ECA/DFI coverage of that total debt amounted to 84.5%, a little lower than the average for the whole of 2017, but still high and likely to stay at those levels for the future unless commercial banks can fathom other Basel-friendly ways (synthetic securitisations for example) to offset risk.

The drivers and breaks on growth for the year were:

  • Aircraft remains the least active ECA-backed export finance market (page 6), although lack of access to ECA funding has merely resulted in more commercial bank and captive finance deals from the big two aircraft manufacturers, and no dent in their respective order books: Boeing and Airbus racked up $30 billion of firm new orders at the Farnborough air show alone this year, and Boeing expects 42,730 deliveries in the coming 20 years; Airbus is more conservative with 37,390 deliveries. Access to US Ex-Im funding is still out of reach for Boeing, but ECA doors are beginning to open again for Airbus which recently got its first UKEF supported deal – a delivery to Rwandair – since 2016.
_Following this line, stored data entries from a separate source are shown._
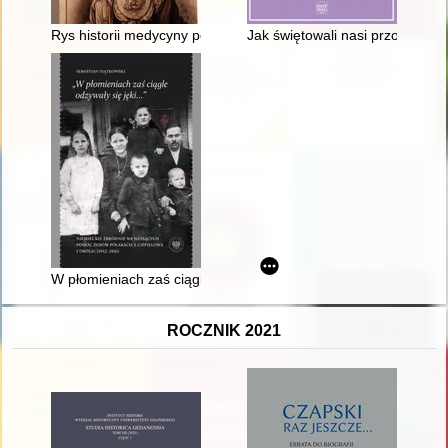
Rys historii medycyny powszechnej. Cz. 1,
Jak świętowali nasi przodkowie 
W płomieniach zaś ciągle odzywały się jęki..." : niemieckie z
ROCZNIK 2021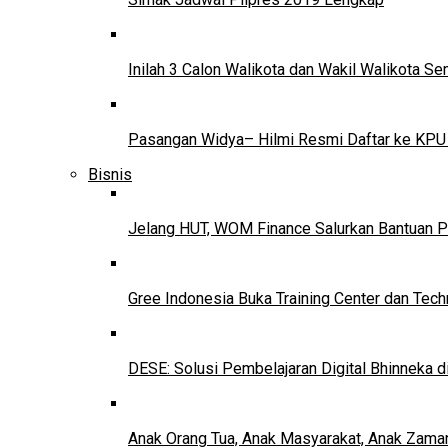
Inilah 3 Calon Walikota dan Wakil Walikota 
Pasangan Widya– Hilmi Resmi Daftar ke KPU
Bisnis
Jelang HUT, WOM Finance Salurkan Bantuan P
Gree Indonesia Buka Training Center dan Tech
DESE: Solusi Pembelajaran Digital Bhinneka d
Anak Orang Tua, Anak Masyarakat, Anak Zama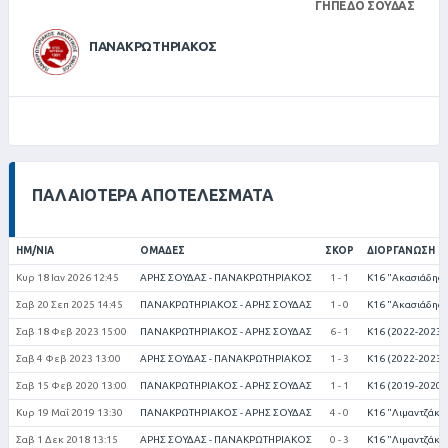
ΓΉΠΕΔΟ ΣΟΎΔΑΣ
ΠΑΝΑΚΡΩΤΗΡΙΑΚΟΣ
ΠΑΛΑΙΌΤΕΡΑ ΑΠΟΤΕΛΈΣΜΑΤΑ
ΗΜ/ΝΊΑ
ΟΜΆΔΕΣ
ΣΚΟΡ
ΔΙΟΡΓΆΝΩΣΗ
Κυρ 18 Ιαν 2026 12:45
ΑΡΗΣ ΣΟΥΔΑΣ - ΠΑΝΑΚΡΩΤΗΡΙΑΚΟΣ
1 - 1
Κ16 "Ακασιάδης 
Σαβ 20 Σεπ 2025 14:45
ΠΑΝΑΚΡΩΤΗΡΙΑΚΟΣ - ΑΡΗΣ ΣΟΥΔΑΣ
1 - 0
Κ16 "Ακασιάδης 
Σαβ 18 Φεβ 2023 15:00
ΠΑΝΑΚΡΩΤΗΡΙΑΚΟΣ - ΑΡΗΣ ΣΟΥΔΑΣ
6 - 1
Κ16 (2022-2023)
Σαβ 4 Φεβ 2023 13:00
ΑΡΗΣ ΣΟΥΔΑΣ - ΠΑΝΑΚΡΩΤΗΡΙΑΚΟΣ
1 - 3
Κ16 (2022-2023)
Σαβ 15 Φεβ 2020 13:00
ΠΑΝΑΚΡΩΤΗΡΙΑΚΟΣ - ΑΡΗΣ ΣΟΥΔΑΣ
1 - 1
Κ16 (2019-2020)
Κυρ 19 Μαΐ 2019 13:30
ΠΑΝΑΚΡΩΤΗΡΙΑΚΟΣ - ΑΡΗΣ ΣΟΥΔΑΣ
4 - 0
Κ16 "Λιμαντζάκη
Σαβ 1 Δεκ 2018 13:15
ΑΡΗΣ ΣΟΥΔΑΣ - ΠΑΝΑΚΡΩΤΗΡΙΑΚΟΣ
0 - 3
Κ16 "Λιμαντζάκη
  • At $12.4 billion in H1 2018, oil and gas ECA-backed volume tops the sector volumes by around $1 billion. But signs are that year-on-year deal flow and volume will have dropped again for the second year in a row by the end of 2018.
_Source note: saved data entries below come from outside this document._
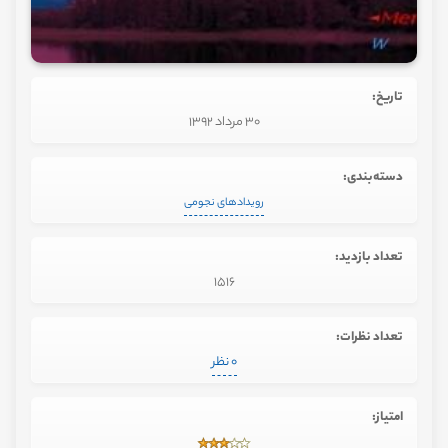
تاریخ:
30 مرداد 1392
دسته‌بندی:
رویدادهای نجومی
تعداد بازدید:
1516
تعداد نظرات:
0 نظر
امتیاز:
  • In 2016 ECA-supported conventional power deal volume spiked dramatically from $4.5 billion in 2015 to over $30 billion. But remove the $18.5 billion Barakah nuclear deal from the 2016 figures and conventional power deal volume in 2017 was only around $1 billion less year-on-year at $10 billion.
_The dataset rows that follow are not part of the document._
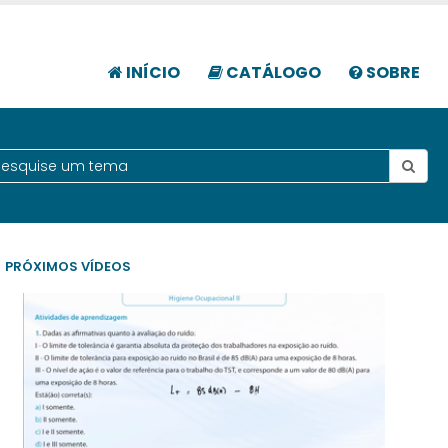
INÍCIO
CATÁLOGO
SOBRE
PRÓXIMOS VÍDEOS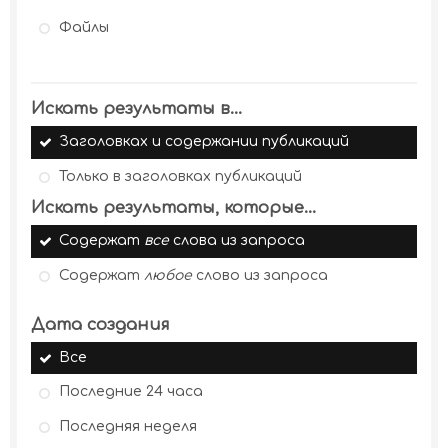
Файлы
Искать результаты в...
Заголовках и содержании публикаций
Только в заголовках публикаций
Искать результаты, которые...
Содержат
все
слова из запроса
Содержат
любое
слово из запроса
Дата создания
Все
Последние 24 часа
Последняя неделя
  • Given H1 2018 ECA-supported conventional power volume is around half that of full year 2017, the market is looking static – although a flurry of expected financial closes for major projects in the Middle East and Asia may up the volume in the second half of 2018 (page 7).
  • Last year the cruise ship sector had another record year in terms of ECA-supported volume – breaking the $18 billion ceiling. This year looks set to be considerably lower with just $2.5 billion of volume closed in H1 2018 (page7) and only one major confirmed ECA-backed deal likely to close in the coming months. Non-cruise ship supported business also remains a trickle and looks set to come in at end of 2018 at even less than the $1 billion raised in 2017.
  • The Middle East retains the largest market share and has grown from 25% in full year 2017 to 34.5% in H1 2018 (page 10), roughly the same as the 34.2% hold it had in H1 2017. With many GCC states hit by ratings downgrades and still facing budget deficits for the first time in their recent history, state-owned borrowers across the region continue to broaden their financial toolkits.
  • Little change in where the vast majority ECA-backed loan volume goes – 77% was for deals in excess of $550 million in H1 2018, a slight increase on the 71% for full year 2018 (page 9). Despite ECA attempts to better address the needs of SMEs, the reality is that only 4.5% of ECA supported loans went to deals in the $1-100 million volume range in the past six months.

These are just a few of the highlights from the 28-page TXF Export Finance 2017 report. If you are a subscriber please download the full report by clicking here.

If you are not a subscriber but would like a copy of the report please contact [email protected]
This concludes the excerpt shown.